Instructions to follow ::
Please give back the listing below word for word and drop any images.
-- Extracted entries follows --
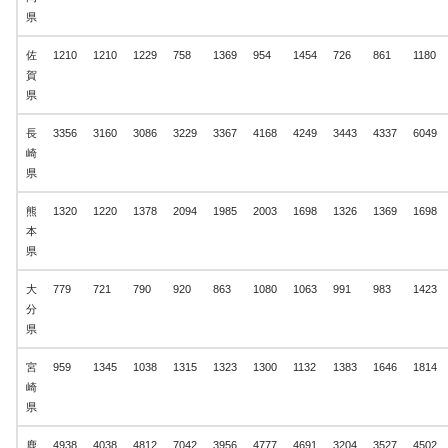
県
佐
1210
1210
1229
758
1369
954
1454
726
861
1180
賀
県
長
3356
3160
3086
3229
3367
4168
4249
3443
4337
6049
崎
県
熊
1320
1220
1378
2094
1985
2003
1698
1326
1369
1698
本
県
大
779
721
790
920
863
1080
1063
991
983
1423
分
県
宮
959
1345
1038
1315
1323
1300
1132
1383
1646
1814
崎
県
鹿
4938
4038
4812
7042
3956
4777
4691
3204
3527
4502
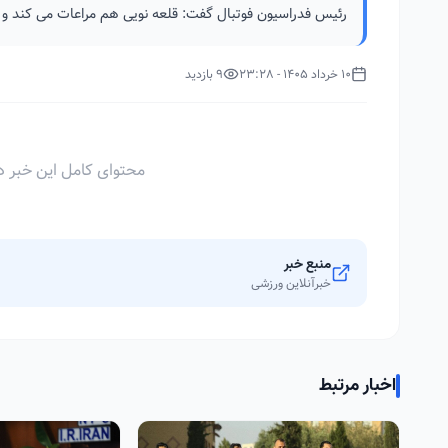
رئیس فدراسیون فوتبال گفت: قلعه نویی هم مراعات می کند و ه
10 خرداد 1405 - 23:28
9 بازدید
محتوای کامل این خبر د
منبع خبر
خبرآنلاین ورزشی
اخبار مرتبط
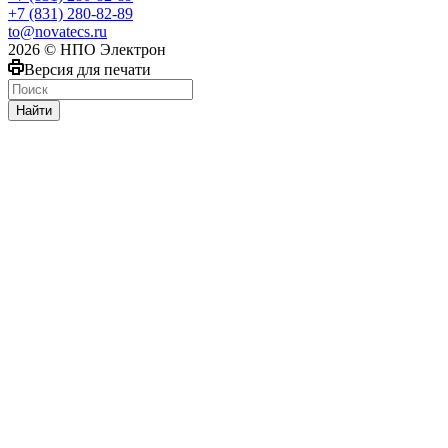
+7 (831) 280-82-89
to@novatecs.ru
2026 © НПО Электрон
Версия для печати
Найти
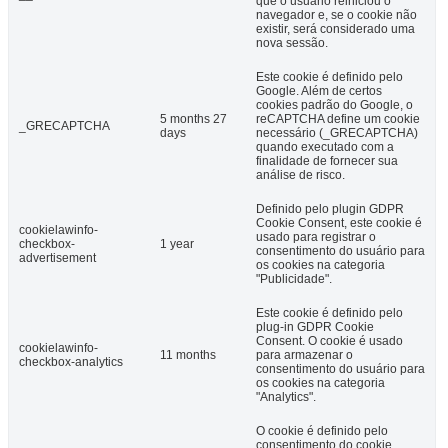
que o usuário reiniciou o
navegador e, se o cookie não
existir, será considerado uma
nova sessão.
Este cookie é definido pelo
Google. Além de certos
cookies padrão do Google, o
5 months 27
reCAPTCHA define um cookie
_GRECAPTCHA
days
necessário (_GRECAPTCHA)
quando executado com a
finalidade de fornecer sua
análise de risco.
Definido pelo plugin GDPR
Cookie Consent, este cookie é
cookielawinfo-
usado para registrar o
checkbox-
1 year
consentimento do usuário para
advertisement
os cookies na categoria
"Publicidade".
Este cookie é definido pelo
plug-in GDPR Cookie
Consent. O cookie é usado
cookielawinfo-
11 months
para armazenar o
checkbox-analytics
consentimento do usuário para
os cookies na categoria
"Analytics".
O cookie é definido pelo
consentimento do cookie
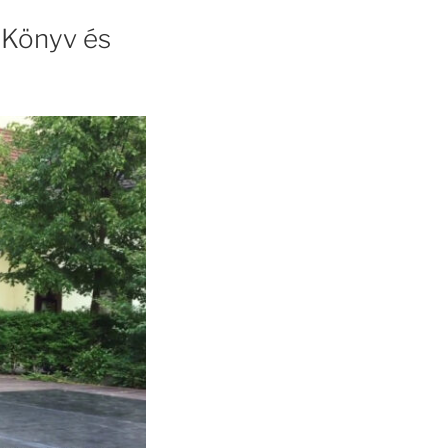
 Könyv és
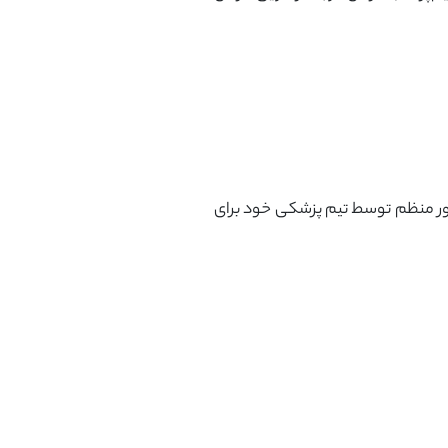
‌طور منظم توسط تیم پزشکی خود برای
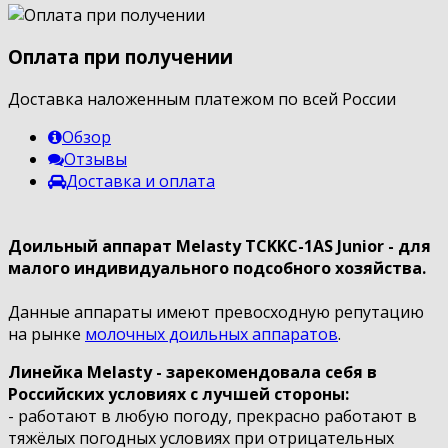
Оплата при получении
Доставка наложенным платежом по всей России
Обзор
Отзывы
Доставка и оплата
Доильный аппарат Melasty TCKKC-1AS Junior - для
малого индивидуального подсобного хозяйства.
Данные аппараты имеют превосходную репутацию
на рынке
молочных доильных аппаратов
.
Линейка Melasty - зарекомендовала себя в
Российских условиях с лучшей стороны:
- работают в любую погоду, прекрасно работают в
тяжёлых погодных условиях при отрицательных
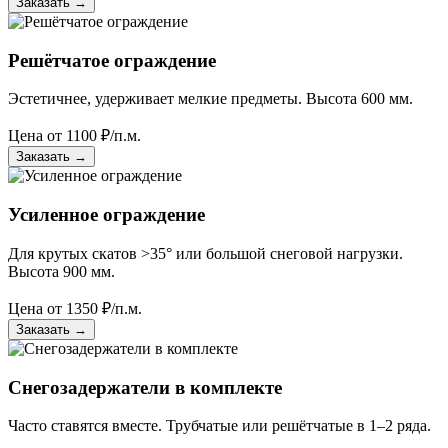
Заказать
→
Решётчатое ограждение
Эстетичнее, удерживает мелкие предметы. Высота 600 мм.
Цена от
1100
₽/п.м.
Заказать
→
Усиленное ограждение
Для крутых скатов >35° или большой снеговой нагрузки.
Высота 900 мм.
Цена от
1350
₽/п.м.
Заказать
→
Снегозадержатели в комплекте
Часто ставятся вместе. Трубчатые или решётчатые в 1–2 ряда.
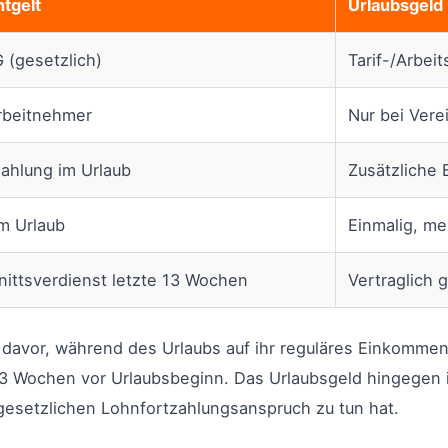
tgelt
Urlaubsgeld
G (gesetzlich)
Tarif-/Arbei
Arbeitnehmer
Nur bei Vere
ahlung im Urlaub
Zusätzliche
m Urlaub
Einmalig, me
ittsverdienst letzte 13 Wochen
Vertraglich 
 davor, während des Urlaubs auf ihr reguläres Einkommen
3 Wochen vor Urlaubsbeginn. Das Urlaubsgeld hingegen ist
gesetzlichen Lohnfortzahlungsanspruch zu tun hat.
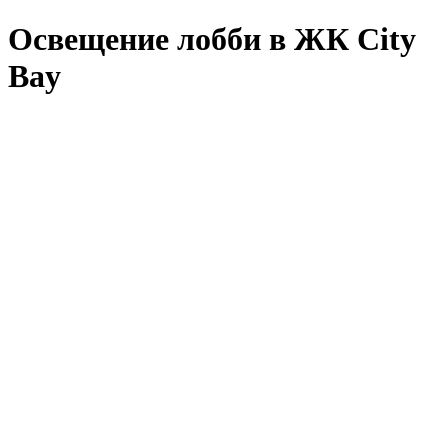
Освещение лобби в ЖК City
Bay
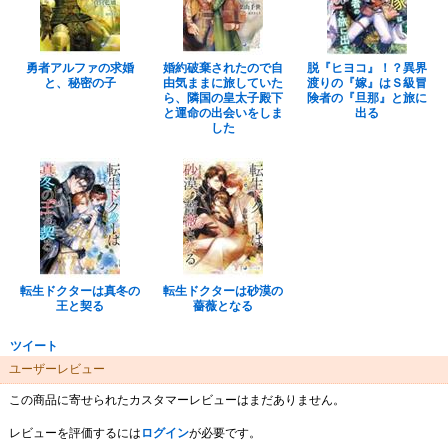
勇者アルファの求婚
婚約破棄されたので自
脱『ヒヨコ』！？異界
と、秘密の子
由気ままに旅していた
渡りの『嫁』はＳ級冒
ら、隣国の皇太子殿下
険者の『旦那』と旅に
と運命の出会いをしま
出る
した
転生ドクターは真冬の
転生ドクターは砂漠の
王と契る
薔薇となる
ツイート
ユーザーレビュー
この商品に寄せられたカスタマーレビューはまだありません。
レビューを評価するには
ログイン
が必要です。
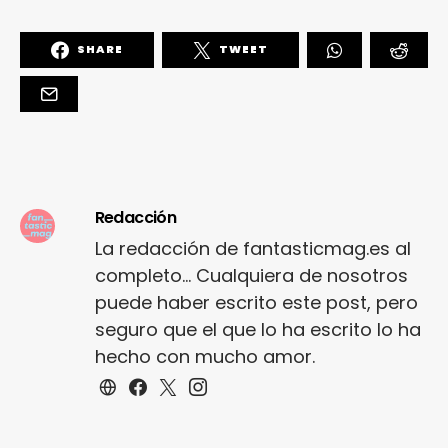
SHARE
TWEET
Redacción
La redacción de fantasticmag.es al
completo... Cualquiera de nosotros
puede haber escrito este post, pero
seguro que el que lo ha escrito lo ha
hecho con mucho amor.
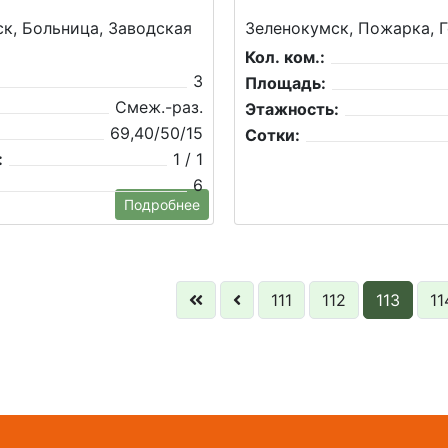
к, Больница, Заводская
Зеленокумск, Пожарка, Г
Кол. ком.:
3
Площадь:
Смеж.-раз.
Этажность:
69,40/50/15
Сотки:
:
1 / 1
6
Подробнее
111
112
113
11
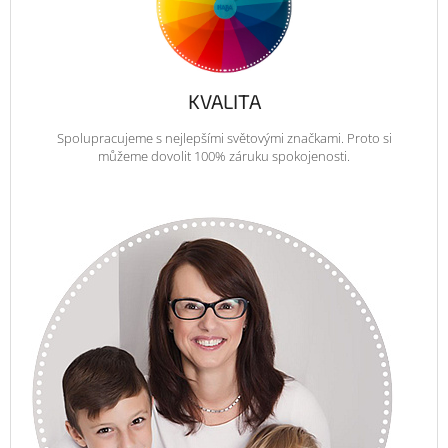
KVALITA
Spolupracujeme s nejlepšími světovými značkami. Proto si
můžeme dovolit 100% záruku spokojenosti.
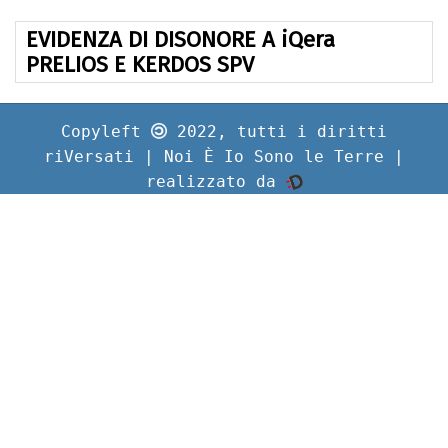
EVIDENZA DI DISONORE A iQera
PRELIOS E KERDOS SPV
Copyleft
2022, tutti i diritti
riVersati | Noi È Io Sono le Terre |
realizzato da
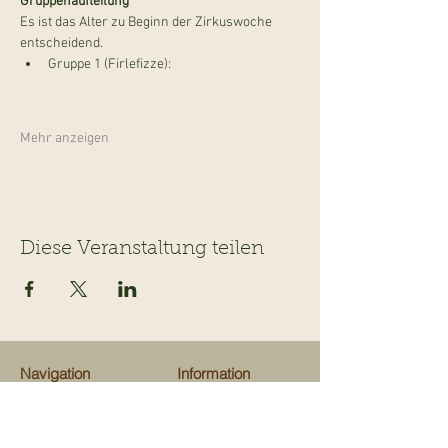
Gruppenaufteilung
Es ist das Alter zu Beginn der Zirkuswoche 
entscheidend.
Gruppe 1 (Firlefizze): 
Mehr anzeigen
Diese Veranstaltung teilen
Navigation
Information
Veranstaltungen
Team
Ausflugsziele
Über uns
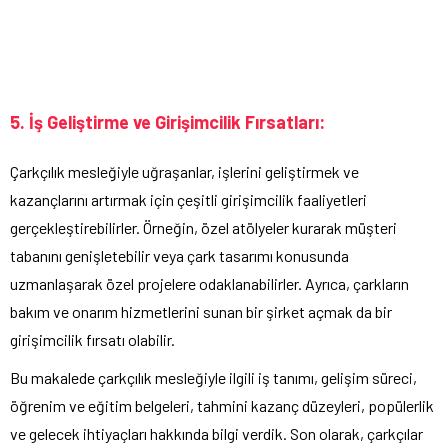
5. İş Geliştirme ve Girişimcilik Fırsatları:
Çarkçılık mesleğiyle uğraşanlar, işlerini geliştirmek ve
kazançlarını artırmak için çeşitli girişimcilik faaliyetleri
gerçekleştirebilirler. Örneğin, özel atölyeler kurarak müşteri
tabanını genişletebilir veya çark tasarımı konusunda
uzmanlaşarak özel projelere odaklanabilirler. Ayrıca, çarkların
bakım ve onarım hizmetlerini sunan bir şirket açmak da bir
girişimcilik fırsatı olabilir.
Bu makalede çarkçılık mesleğiyle ilgili iş tanımı, gelişim süreci,
öğrenim ve eğitim belgeleri, tahmini kazanç düzeyleri, popülerlik
ve gelecek ihtiyaçları hakkında bilgi verdik. Son olarak, çarkçılar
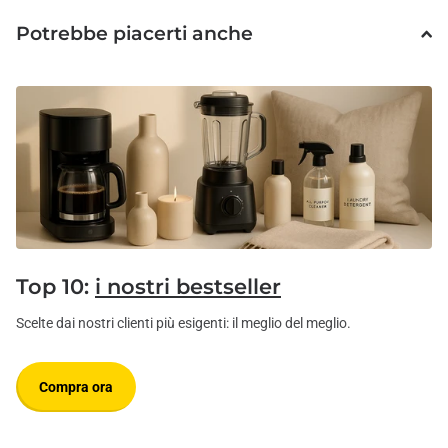
Potrebbe piacerti anche
Top 10:
i nostri bestseller
Scelte dai nostri clienti più esigenti: il meglio del meglio.
Compra ora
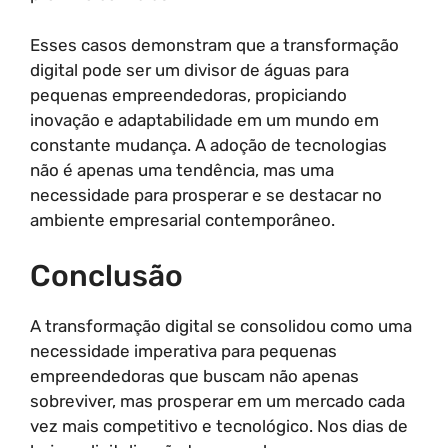
Esses casos demonstram que a transformação
digital pode ser um divisor de águas para
pequenas empreendedoras, propiciando
inovação e adaptabilidade em um mundo em
constante mudança. A adoção de tecnologias
não é apenas uma tendência, mas uma
necessidade para prosperar e se destacar no
ambiente empresarial contemporâneo.
Conclusão
A transformação digital se consolidou como uma
necessidade imperativa para pequenas
empreendedoras que buscam não apenas
sobreviver, mas prosperar em um mercado cada
vez mais competitivo e tecnológico. Nos dias de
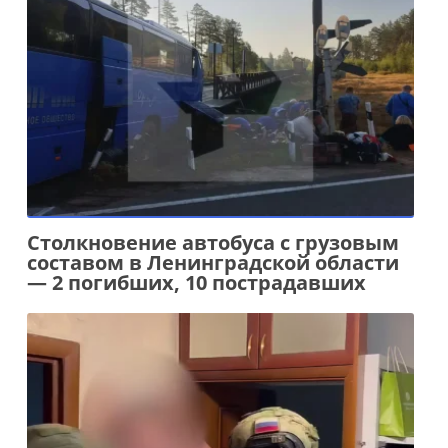
Столкновение автобуса с грузовым
составом в Ленинградской области
— 2 погибших, 10 пострадавших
-- Extracted entries concluded --
Solution to the exercise ::
県
佐
1210
1210
1229
758
1369
954
1454
726
861
1180
賀
県
長
3356
3160
3086
3229
3367
4168
4249
3443
4337
6049
崎
県
熊
1320
1220
1378
2094
1985
2003
1698
1326
1369
1698
本
県
大
779
721
790
920
863
1080
1063
991
983
1423
分
県
宮
959
1345
1038
1315
1323
1300
1132
1383
1646
1814
崎
県
鹿
4938
4038
4812
7042
3956
4777
4691
3204
3527
4502
رئیس فدراسیون فوتبال گفت: قلعه نویی هم مراعات می کند و ه
10 خرداد 1405 - 23:28
9 بازدید
محتوای کامل این خبر د
منبع خبر
خبرآنلاین ورزشی
اخبار مرتبط
+7 (831) 280-82-89
to@novatecs.ru
2026 © НПО Электрон
Версия для печати
Найти
que o usuário reiniciou o
navegador e, se o cookie não
existir, será considerado uma
nova sessão.
Este cookie é definido pelo
Google. Além de certos
cookies padrão do Google, o
5 months 27
reCAPTCHA define um cookie
_GRECAPTCHA
days
necessário (_GRECAPTCHA)
quando executado com a
finalidade de fornecer sua
análise de risco.
Definido pelo plugin GDPR
Cookie Consent, este cookie é
cookielawinfo-
usado para registrar o
checkbox-
1 year
consentimento do usuário para
advertisement
os cookies na categoria
"Publicidade".
Este cookie é definido pelo
plug-in GDPR Cookie
Consent. O cookie é usado
cookielawinfo-
11 months
para armazenar o
checkbox-analytics
consentimento do usuário para
os cookies na categoria
"Analytics".
O cookie é definido pelo
consentimento do cookie
 Könyv és
‌طور منظم توسط تیم پزشکی خود برای
Оплата при получении
Доставка наложенным платежом по всей России
Обзор
Отзывы
Доставка и оплата
Доильный аппарат Melasty TCKKC-1AS Junior - для
малого индивидуального подсобного хозяйства.
Данные аппараты имеют превосходную репутацию
на рынке
молочных доильных аппаратов
.
Линейка Melasty - зарекомендовала себя в
Российских условиях с лучшей стороны:
- работают в любую погоду, прекрасно работают в
тяжёлых погодных условиях при отрицательных
Заказать
→
Решётчатое ограждение
Эстетичнее, удерживает мелкие предметы. Высота 600 мм.
Цена от
1100
₽/п.м.
Заказать
→
Усиленное ограждение
Для крутых скатов >35° или большой снеговой нагрузки.
Высота 900 мм.
Цена от
1350
₽/п.м.
Заказать
→
Снегозадержатели в комплекте
Часто ставятся вместе. Трубчатые или решётчатые в 1–2 ряда.
tgelt
Urlaubsgeld
G (gesetzlich)
Tarif-/Arbei
Arbeitnehmer
Nur bei Vere
ahlung im Urlaub
Zusätzliche
m Urlaub
Einmalig, me
ittsverdienst letzte 13 Wochen
Vertraglich 
 davor, während des Urlaubs auf ihr reguläres Einkommen
3 Wochen vor Urlaubsbeginn. Das Urlaubsgeld hingegen ist
gesetzlichen Lohnfortzahlungsanspruch zu tun hat.
Освещение лобби в ЖК City
Bay
勇者アルファの求婚
婚約破棄されたので自
脱『ヒヨコ』！？異界
と、秘密の子
由気ままに旅していた
渡りの『嫁』はＳ級冒
ら、隣国の皇太子殿下
険者の『旦那』と旅に
と運命の出会いをしま
出る
した
転生ドクターは真冬の
転生ドクターは砂漠の
王と契る
薔薇となる
ツイート
ユーザーレビュー
この商品に寄せられたカスタマーレビューはまだありません。
レビューを評価するには
ログイン
が必要です。
SHARE
TWEET
Redacción
La redacción de fantasticmag.es al
completo... Cualquiera de nosotros
puede haber escrito este post, pero
seguro que el que lo ha escrito lo ha
hecho con mucho amor.
к, Больница, Заводская
Зеленокумск, Пожарка, Г
Кол. ком.:
3
Площадь:
Смеж.-раз.
Этажность:
69,40/50/15
Сотки:
:
1 / 1
6
Подробнее
111
112
113
11
KVALITA
Spolupracujeme s nejlepšími světovými značkami. Proto si
můžeme dovolit 100% záruku spokojenosti.
EVIDENZA DI DISONORE A iQera
PRELIOS E KERDOS SPV
Copyleft
2022, tutti i diritti
riVersati | Noi È Io Sono le Terre |
realizzato da
Gruppenaufteilung
Es ist das Alter zu Beginn der Zirkuswoche 
entscheidend.
Gruppe 1 (Firlefizze): 
Mehr anzeigen
Diese Veranstaltung teilen
Navigation
Information
Veranstaltungen
Team
Ausflugsziele
Über uns
5. İş Geliştirme ve Girişimcilik Fırsatları:
Çarkçılık mesleğiyle uğraşanlar, işlerini geliştirmek ve
kazançlarını artırmak için çeşitli girişimcilik faaliyetleri
gerçekleştirebilirler. Örneğin, özel atölyeler kurarak müşteri
tabanını genişletebilir veya çark tasarımı konusunda
uzmanlaşarak özel projelere odaklanabilirler. Ayrıca, çarkların
bakım ve onarım hizmetlerini sunan bir şirket açmak da bir
girişimcilik fırsatı olabilir.
Bu makalede çarkçılık mesleğiyle ilgili iş tanımı, gelişim süreci,
öğrenim ve eğitim belgeleri, tahmini kazanç düzeyleri, popülerlik
ve gelecek ihtiyaçları hakkında bilgi verdik. Son olarak, çarkçılar
Potrebbe piacerti anche
Top 10:
i nostri bestseller
Scelte dai nostri clienti più esigenti: il meglio del meglio.
Compra ora
Esses casos demonstram que a transformação
digital pode ser um divisor de águas para
pequenas empreendedoras, propiciando
inovação e adaptabilidade em um mundo em
constante mudança. A adoção de tecnologias
não é apenas uma tendência, mas uma
necessidade para prosperar e se destacar no
ambiente empresarial contemporâneo.
Conclusão
A transformação digital se consolidou como uma
necessidade imperativa para pequenas
empreendedoras que buscam não apenas
sobreviver, mas prosperar em um mercado cada
vez mais competitivo e tecnológico. Nos dias de
Столкновение автобуса с грузовым
составом в Ленинградской области
— 2 погибших, 10 пострадавших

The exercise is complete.